Conclusion
Both stratigraphic ages of the sedimentary cover and radiometric dating of crystalline rocks substantiate synmetamorphic thrusting and exhumation in Early Cretaceous times, and additional extensional exhumation in two steps starting with the Late Eocene transgression.
The imbricate units represent an Alpine suture zone in which remnants of a partially subducted magmatic arc, foundered on the attenuated margin of Europe, are preserved. Subduction and collision of the arc with the incoming Lower-Terrane continent produced decoupling within the arc and subduction of its deeper parts along with the frontal parts of the Lower Terrane, one of the intra-Tethys continental blocks derived from Gondwana.
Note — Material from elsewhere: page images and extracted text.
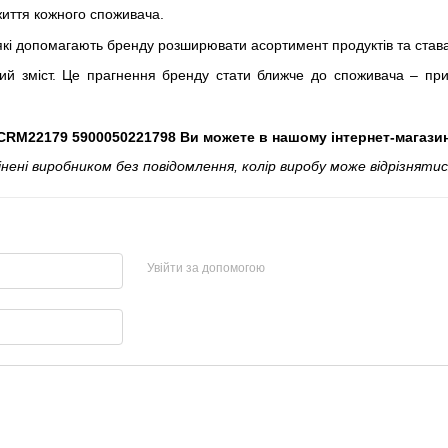
життя кожного споживача.
які допомагають бренду розширювати асортимент продуктів та става
й зміст. Це прагнення бренду стати ближче до споживача – прис
RM22179 5900050221798 Ви можете в нашому інтернет-магази
і виробником без повідомлення, колір виробу може відрізнятися
Увійти за допомогою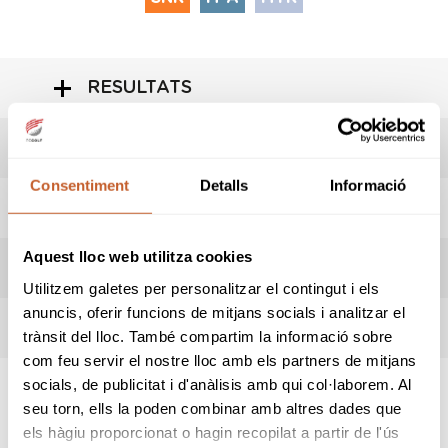
RESULTATS
HORARI SORTIDES
Consentiment
Detalls
Informació
INFORMACIÓ PROVA
Aquest lloc web utilitza cookies
REGLES LOCALS
Utilitzem galetes per personalitzar el contingut i els
anuncis, oferir funcions de mitjans socials i analitzar el
TERMES DE LA COMPETICIÓ
trànsit del lloc. També compartim la informació sobre
com feu servir el nostre lloc amb els partners de mitjans
socials, de publicitat i d'anàlisis amb qui col·laborem. Al
seu torn, ells la poden combinar amb altres dades que
SPONSORS
els hàgiu proporcionat o hagin recopilat a partir de l'ús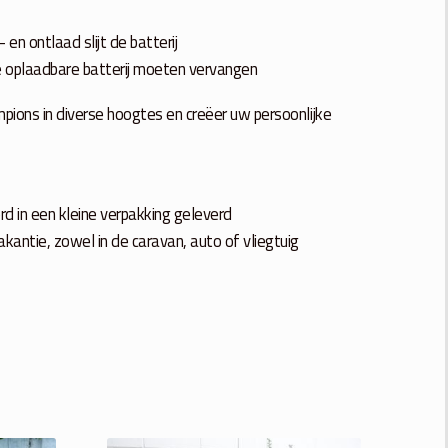
en ontlaad slijt de batterij
e oplaadbare batterij moeten vervangen
mpions in diverse hoogtes en creëer uw persoonlijke
d in een kleine verpakking geleverd
antie, zowel in de caravan, auto of vliegtuig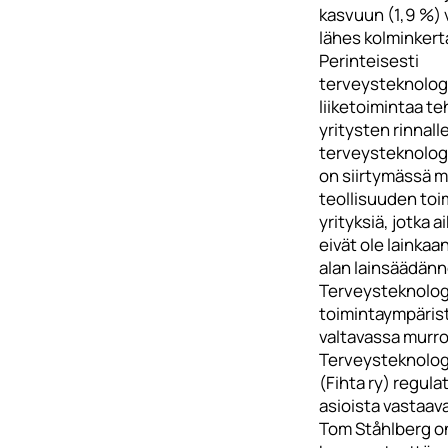
kasvuun (1,9 %) 
lähes kolminkert
Perinteisesti
terveysteknolog
liiketoimintaa t
yritysten rinnall
terveysteknologi
on siirtymässä m
teollisuuden toim
yrityksiä, jotka 
eivät ole lainkaan
alan lainsäädännö
Terveysteknolog
toimintaympäris
valtavassa murr
Terveysteknologi
(Fihta ry) regula
asioista vastaava
Tom Ståhlberg o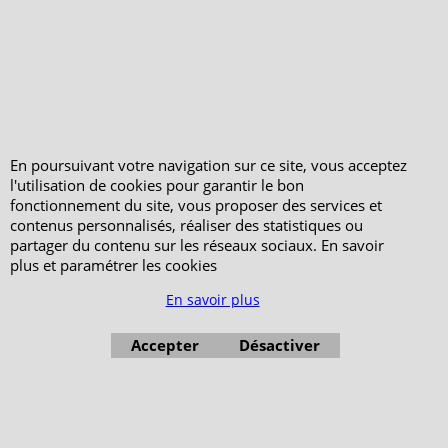
permettre de prendre du recul par rapport aux pensées.
Cette détente mentale peut améliorer la concentration,
un élément important dans de nombreuses pratiques
spirituelles.
Rôle dans les pratiques spirituelles
Le Damaru occupe une place importante dans certaines
En poursuivant votre navigation sur ce site, vous acceptez
traditions bouddhistes, notamment dans le rituel du
l'utilisation de cookies pour garantir le bon
Chöd. Pour de nombreux pratiquants, le son de
fonctionnement du site, vous proposer des services et
l'instrument est perçu comme un moyen d'approfondir
contenus personnalisés, réaliser des statistiques ou
partager du contenu sur les réseaux sociaux. En savoir
leur expérience spirituelle. Certains décrivent un
plus et paramétrer les cookies
sentiment de connexion plus profonde avec eux-mêmes
et leur environnement lors de son utilisation.
En savoir plus
Effets au quotidien
Accepter
Désactiver
L'utilisation régulière du Damaru dans le cadre de
pratiques spirituelles peut avoir des effets qui se
prolongent au-delà des séances de méditation. Les
pratiquants rapportent souvent une plus grande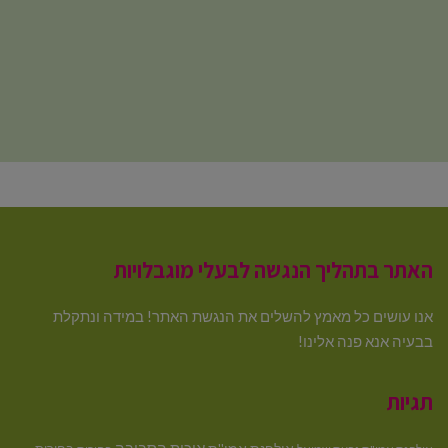
האתר בתהליך הנגשה לבעלי מוגבלויות
אנו עושים כל מאמץ להשלים את הנגשת האתר! במידה ונתקלת
בבעיה אנא פנה אלינו!
תגיות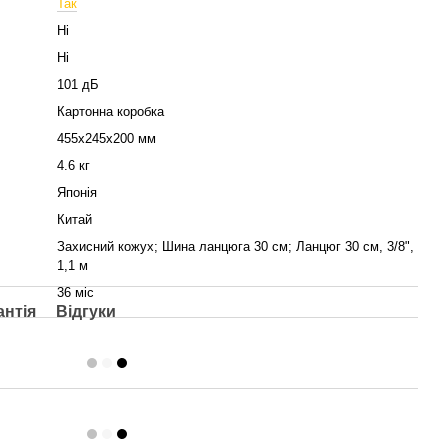
Так
Ні
Ні
101 дБ
Картонна коробка
455х245х200 мм
4.6 кг
Японія
Китай
Захисний кожух; Шина ланцюга 30 см; Ланцюг 30 см, 3/8",
1,1 м
36 міс
антія
Відгуки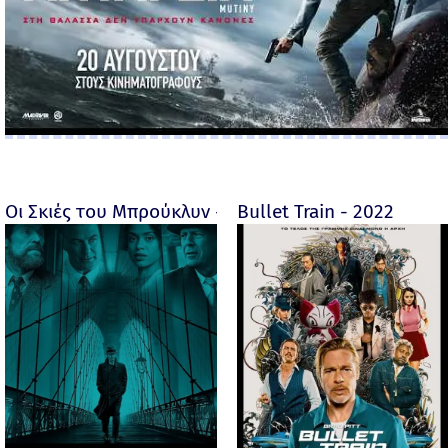
Οι Σκιές του Μπρούκλυν - Motherless Brooklyn - 2019
Bullet Train - 2022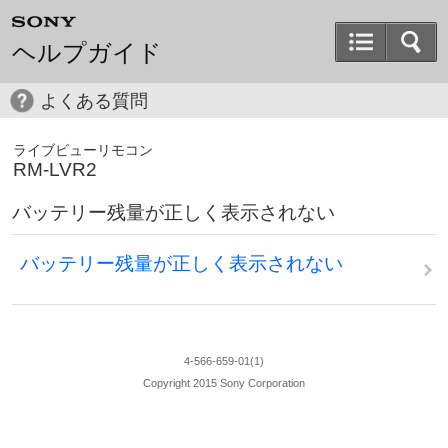
ヘルプガイド
よくある質問
ライブビューリモコン
RM-LVR2
バッテリー残量が正しく表示されない
バッテリー残量が正しく表示されない
4-566-659-01(1)
Copyright 2015 Sony Corporation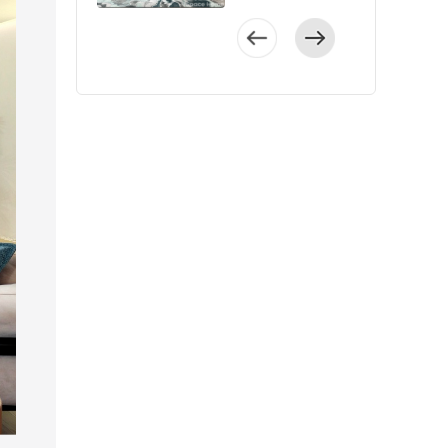
是屋主@孟琦儿时
变化导致的漏水概
增加家务难度。
阳台，采光好。
不仅家具趋于简
此可消除烦恼，卸
洁打扫不会显得厚
以将通顶定制柜做
户型整体较为规
的回忆，现成家立
率，更加牢固结
5、考虑采光和照明
客厅以米色为背
化，吊顶设计也十
下疲惫。本案设计
重，不占卫生间空
斜切处理，一般都
整，动静分区较为
业，事业可期，可
实。当然，还有一
调节室内光线阳台
景，搭配舒雅温馨
分精简，与简雅的
师以诗意生活为设
间。 6、卧室衣柜
是做45度斜切。这
合理，从实用性上
这二十多年的老房
点就是这种工艺美
也许不是我们常待
的现代家具点缀，
家具搭配塑造出开
计理念，室内没有
做可储物的侧边柜
样既能保证柜体连
来看，功能较为齐
子却给母亲的生活
观度更高。但是这
的空间，但做好细
在筒灯和吊灯的点
阔舒适的家居氛
做过多复杂的设
之前小爱建议大家
贯，有足够储物空
全，室内的空气流
带来了诸多不便，
种工艺施工难度
节考量，更能提升
缀下，在简约中打
围。 户型
计，而是以简洁的
玄关柜可以做一体
间，也不影响视线
通也比较通畅。
于是@孟琦决定将
高，对工人的手艺
居住幸福感。尤其
造出温馨的生活氛
方正，客餐衔接设
造型和精细的工艺
设计，然后留出侧
和活动动线。小爱
客厅色彩的运用
其焕然一新，给母
要求也高，要足够
要注意照明和采
围。 餐厅在客
计，客厅与阳台联
为主。 房屋中
边柜做书柜、清洁
建议： 为了丰富家
将空间的精致与温
亲提供一个更为舒
的经验和耐心细
光，调节或弥补室
厅一侧，大量留白
结，室内采光好，
的红木家具带来静
工具收纳区或者绿
里储物空间，让收
馨表现得淋漓尽
适的起居环境。屋
心。 小爱建议：水
内的光线。小爱建
的空间背景下，结
主卧携带卫生间，
谧素雅的气质，给
植区。卧室的衣柜
纳量更大，我们通
致，背景墙拼色设
主家基本资料北京
电施工是装修中先
议：①阳台可以选
合原木家具的点
私密性强，居住舒
予业主一种归属感
其实也可以留出侧
常都会在方案设计
计，塑造出一种静
市朝阳区/现代简约
进行的工序，是基
择电动蜂巢帘、百
缀，营造出充满自
适。 大面
与温馨感，从色
边柜，用来做次净
阶段就规划出足够
谧美感。 餐厅
风/94㎡/两室一厅/
础也是装修至关重
叶帘，可调节光
然的用餐空间。
积的白色配色是一
彩、材质到家具，
衣区，或者分层规
柜体。小户型通过
的冷色与暖色相互
常住人口1人屋主需
要的环节。在水电
线，简单百搭，保
厨房空间中，灰
个设计难点，为了
都具有高度的艺术
划，做成可以储物
移门、拆改墙体等
牵制，层次分明，
求1.母亲眼睛不
施工中不仅要盯紧
护家具不褪色。②
色的台面干净简
打破单调，设计师
审美。 户型方
的摆件展示柜，包
方式实现，但是大
简单的家具放置在
好，全部选择柔光
以上5个施工细节，
除了安装主灯，还
洁，米白色橱柜满
运用石膏线勾勒其
正，客厅与餐厅衔
包收纳区等等。可
家要根据自己家的
空间中，舒适感和
砖，以暖色调为
还要注意选择质量
可以装壁灯、筒灯
足了厨房的收纳所
中，避免了空间效
接设计，明厨明
以结合洞洞板利用
实际需求来做，不
满足感也跟着无限
主，墙漆也是暖色
过硬的水电材料，
或串灯，根据需要
需，呈现出冷静克
果的沉闷。
卫，日常方便通风
纵向空间，把容易
是柜子越多就越
放大。 白色橱
调，石膏线内嵌灯
找专业的施工团
开不同灯，不刺眼
制的烹饪氛围。
餐边柜的设计并
排味，潮湿天气不
丢的小饰品等挂起
好。如果不需要那
柜让家具与背景的
条，辅助光线比较
队。如果有条件可
不费电还营造浪漫
奶油色背景使主
不厚重，玻璃柜面
容易产生异味。
来收纳。 小爱提示
么多，打造太多柜
融合度变得很好，U
多。2.为母亲装修
以先考察施工团队
氛围。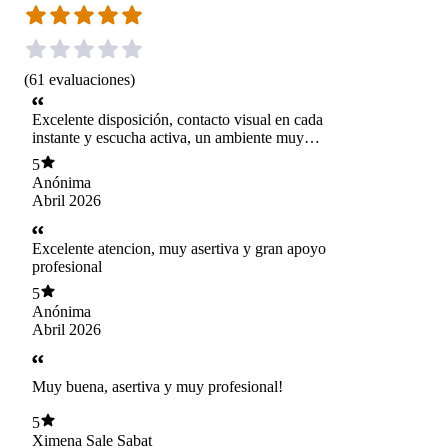
(
61
evaluaciones
)
Excelente disposición, contacto visual en cada
instante y escucha activa, un ambiente muy
agradable
5
Anónima
Abril 2026
Excelente atencion, muy asertiva y gran apoyo
profesional
5
Anónima
Abril 2026
Muy buena, asertiva y muy profesional!
5
Ximena Sale Sabat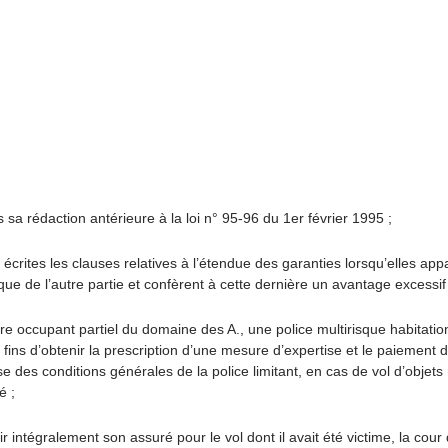
sa rédaction antérieure à la loi n° 95-96 du 1er février 1995 ;
n écrites les clauses relatives à l’étendue des garanties lorsqu’elles 
de l’autre partie et confèrent à cette dernière un avantage excessif 
ire occupant partiel du domaine des A., une police multirisque habitatio
ns d’obtenir la prescription d’une mesure d’expertise et le paiement d’
e des conditions générales de la police limitant, en cas de vol d’obje
é ;
 intégralement son assuré pour le vol dont il avait été victime, la cour d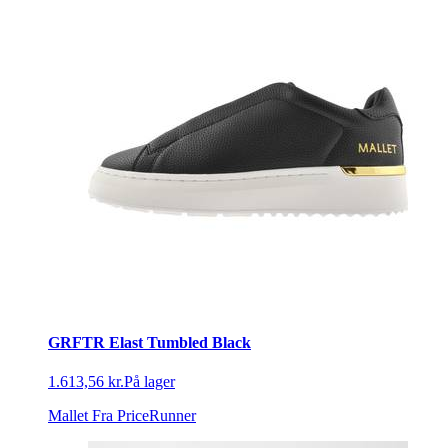
GRFTR Elast Tumbled Black
1.613,56 kr.
På lager
Mallet
Fra PriceRunner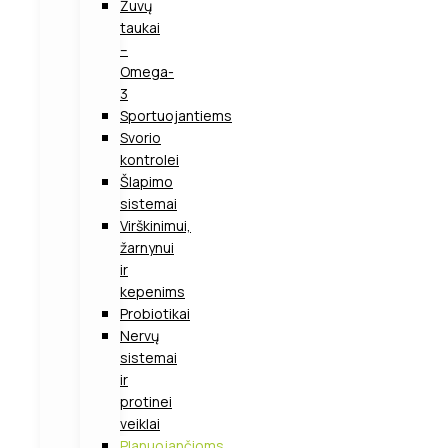
Žuvų
taukai
–
Omega-
3
Sportuojantiems
Svorio
kontrolei
Šlapimo
sistemai
Virškinimui,
žarnynui
ir
kepenims
Probiotikai
Nervų
sistemai
ir
protinei
veiklai
Planuojančioms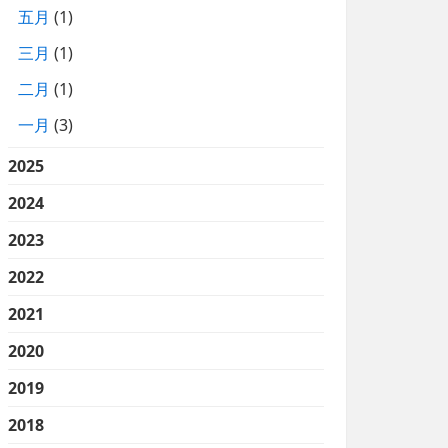
五月
(1)
三月
(1)
二月
(1)
一月
(3)
2025
2024
2023
2022
2021
2020
2019
2018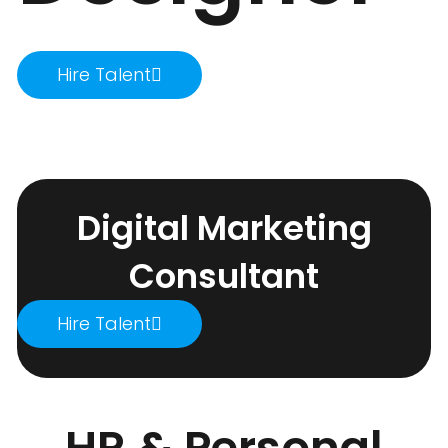
Hire Talent
Digital Marketing
Consultant
Hire Talent
HR & Personal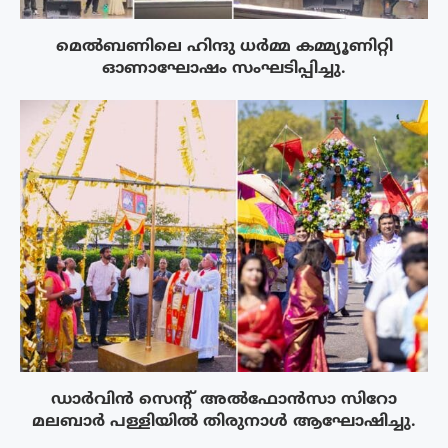
മെൽബണിലെ ഹിന്ദു ധർമ്മ കമ്മ്യൂണിറ്റി
ഓണാഘോഷം സംഘടിപ്പിച്ചു.
ഡാർവിൻ സെന്റ് അൽഫോൻസാ സിറോ
മലബാർ പള്ളിയിൽ തിരുനാൾ ആഘോഷിച്ചു.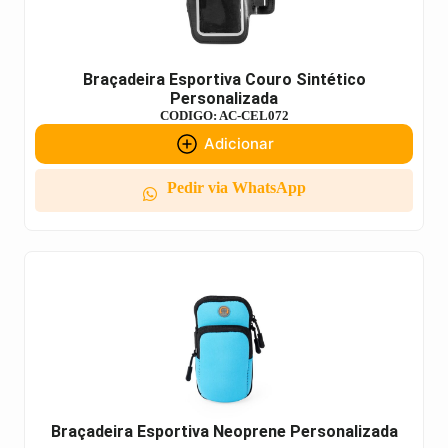
Braçadeira Esportiva Couro Sintético
Personalizada
CODIGO: AC-CEL072
Adicionar
Pedir via WhatsApp
Braçadeira Esportiva Neoprene Personalizada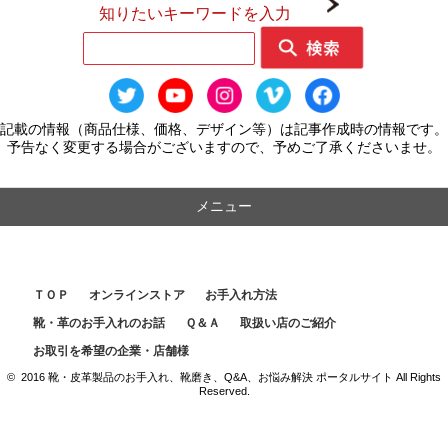
知りたいキーワードを入力
記載の情報（商品仕様、価格、デザイン等）は記事作成時の情報です。
予告なく変更する場合がございますので、予めご了承くださいませ。
メニュー
ＴＯＰ
オンラインストア
お手入れ方法
靴・革のお手入れのお話
Ｑ＆Ａ
取扱い店のご紹介
お取引を希望の企業・店舗様
© 2016 靴・皮革製品のお手入れ、靴磨き、Q&A、お悩み解決 ポータルサイト All Rights
Reserved.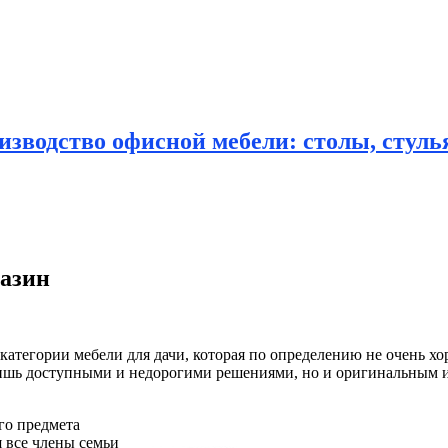
зводство офисной мебели: столы, стулья
газин
 категории мебели для дачи, которая по определению не
очень хо
о лишь доступными и недорогими решениями, но и оригинальным
го предмета
я все члены семьи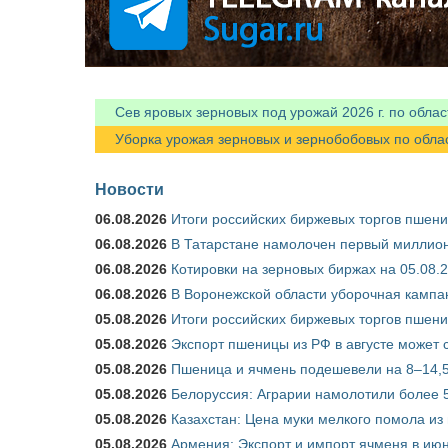
Сев яровых зерновых под урожай 2026 г. по облас
Уборка урожая зерновых и зернобобовых по областя
Новости
06.08.2026
Итоги российских биржевых торгов пшениц
06.08.2026
В Татарстане намолочен первый миллион
06.08.2026
Котировки на зерновых биржах на 05.08.
06.08.2026
В Воронежской области уборочная кампа
05.08.2026
Итоги российских биржевых торгов пшениц
05.08.2026
Экспорт пшеницы из РФ в августе может 
05.08.2026
Пшеница и ячмень подешевели на 8–14,5
05.08.2026
Белоруссия: Аграрии намолотили более 5
05.08.2026
Казахстан: Цена муки мелкого помола из
05.08.2026
Армения: Экспорт и импорт ячменя в июн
This is when the complex north-dipping stack of syn-metamorphic nappes developed in the Rhodope. Imbrication involved crustal extrusion that generated east-northeast-verging, flat-lying and synmetamorphic shear zones coeval with, and as a consequence of, terminal continental collision. Gravitational collapse contributed to lateral spreading of the upward rising high-grade terranes.
Another extensional episode started in the early Eocene in the Rhodope, 10–15-Ma earlier than in the Cyclades and might be due to mantle delamination. Aegean extension, which started in the Miocene, is still shaping the geology of the Rhodope Metamorphic Complex.